After seven days, replace the old medium with fresh culture medium II.Prepare a separate 24-well plate with corresponding numeric organization and add 100 microliters of PFA 4%to each well. After the desired days in culture, gently remove the cover slips from the wells of the original culture plate and place them into the corresponding wells of the PFA plate described in the previous step. Add PFA to the wells to completely immerse the cover slips.

Keep the PFA plate at four degrees for 30 to 120 minutes. After incubation, restore the plate to room temperature. Wash the cover slips gently with PBS for five minutes three times.

Figure two in the text shows cerebellar cell culture starting at E18. Immunofluorescence for calbindin shows Purkinje neurons with axonal extensions by three days in vitro. By seven to 10 days in vitro, dendritic processes are evident.

At 21 days, complex dendritic branches are present. Figure three in the text shows cerebellar cell cultures starting at various embryonic days. immunofluorescence detection of calbindin shows Purkinje neurons with early axons only after 18 days in vitro.

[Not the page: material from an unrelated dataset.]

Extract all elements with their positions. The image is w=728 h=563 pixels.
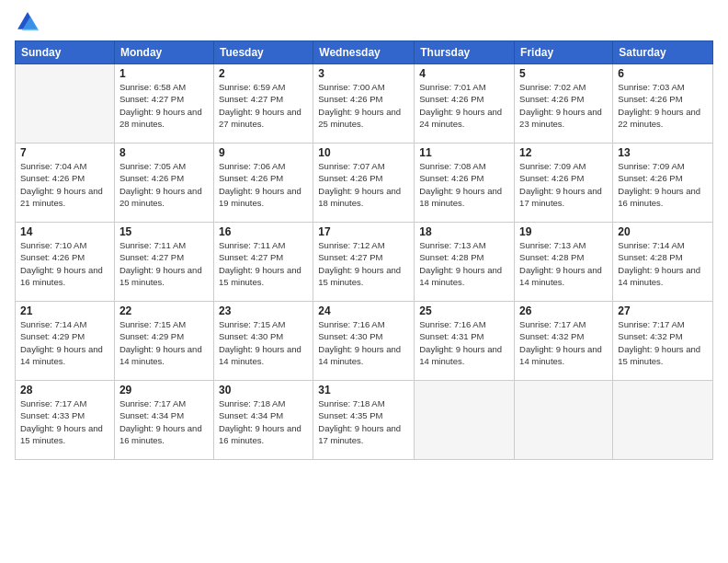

Purkinje neuron cultures started at E14 and E15 will develop dendrites, but never as complex as those that develop when E18 is the starting point. Figure four in the text shows that different cell types develop from E18 cultures after 21 days in vitro. Calbindin green immunofluorescence shows Purkinje neurons.

Red immunofluorescence for parvalbumin in B and C show inhibitory interneurons. Red immunofluorescence for sodium voltage-gated channel in E and F shows granule neurons. The present protocol is cost-effective and easy to conduct.

At the end of this video, you will be able to collect and culture cerebellar neurons and fix them at desired DIVs.